Giuseppe Tomasi di Lampedusa Analysis

Other literary forms

(Survey of Novels and Novellas)

A lifelong voracious reader, Giuseppe Tomasi di Lampedusa (toh-MAH-see dee lahm-pay-DEW-zah) became a writer late in his intellectual career. His first public writings were a series of lectures begun in the fall of 1953 on the development of English and, later, French literature. The audience was a select company of young students, and only one of the lessons has been published to date: the “Lezioni su Stendhal” (lesson on Stendhal), which appeared in the April, 1959, issue of Paragone. This literary discussion offers as much critical insight into Lampedusa as it does into its subject, Stendhal. The amateur critic presents the French novelist as an exemplary narrator whose “thin” style requires the reader’s active participation in deciphering the implicit, as well as the explicit, text. Lampedusa’s ownnarrative style lacks this Stendhalian simplicity and pregnant silence he so admired; The Leopard is a “fat” book, prone to lushness and descriptive delineation.
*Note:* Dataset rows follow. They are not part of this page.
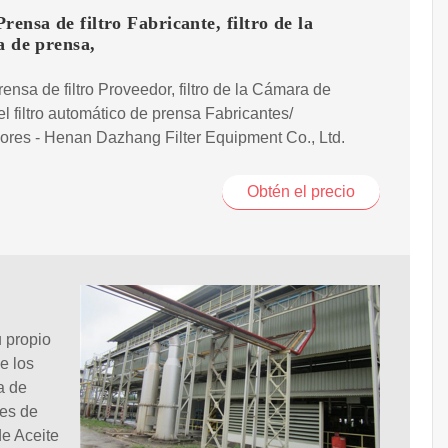
rensa de filtro Fabricante, filtro de la
 de prensa,
ensa de filtro Proveedor, filtro de la Cámara de
el filtro automático de prensa Fabricantes/
res - Henan Dazhang Filter Equipment Co., Ltd.
Obtén el precio
u propio
e los
a de
nes de
de Aceite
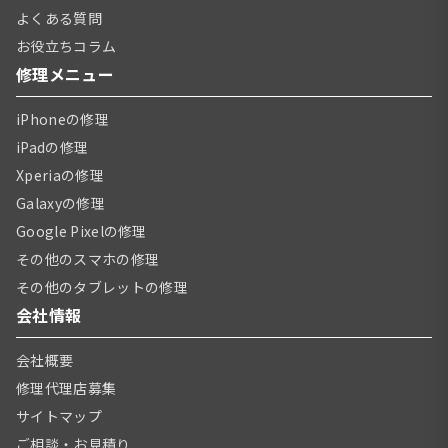
よくある質問
お役立ちコラム
修理メニュー
iPhoneの修理
iPadの修理
Xperiaの修理
Galaxyの修理
Google Pixelの修理
その他のスマホの修理
その他のタブレットの修理
会社情報
会社概要
修理代理店募集
サイトマップ
ご相談・お見積り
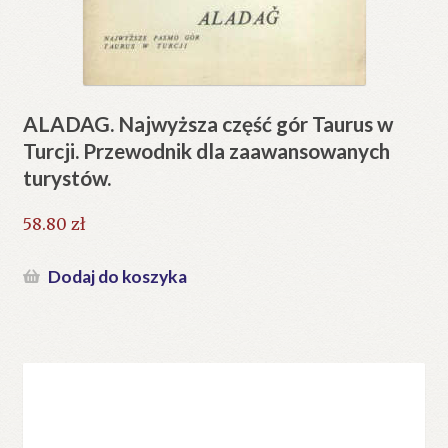
ALADAG. Najwyższa część gór Taurus w
Turcji. Przewodnik dla zaawansowanych
turystów.
58.80
zł
Dodaj do koszyka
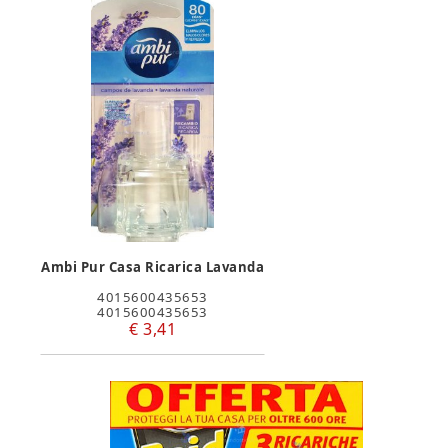
Ambi Pur Casa Ricarica Lavanda
4015600435653
4015600435653
€ 3,41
Nevertheless, Lampedusa shared Stendhal’s interpretation of the narrative voice and his concept of realism: Events are presented through the subjective filter of aprotagonist’s perceptions and sensibilities. Lampedusa imitates this Stendhalian procedure somewhat erratically, identifying primarily with his novel’s hero, Don Fabrizio Corbera, prince of Salina. Author and character occasionally merge as the prince becomes an autobiographical mouthpiece.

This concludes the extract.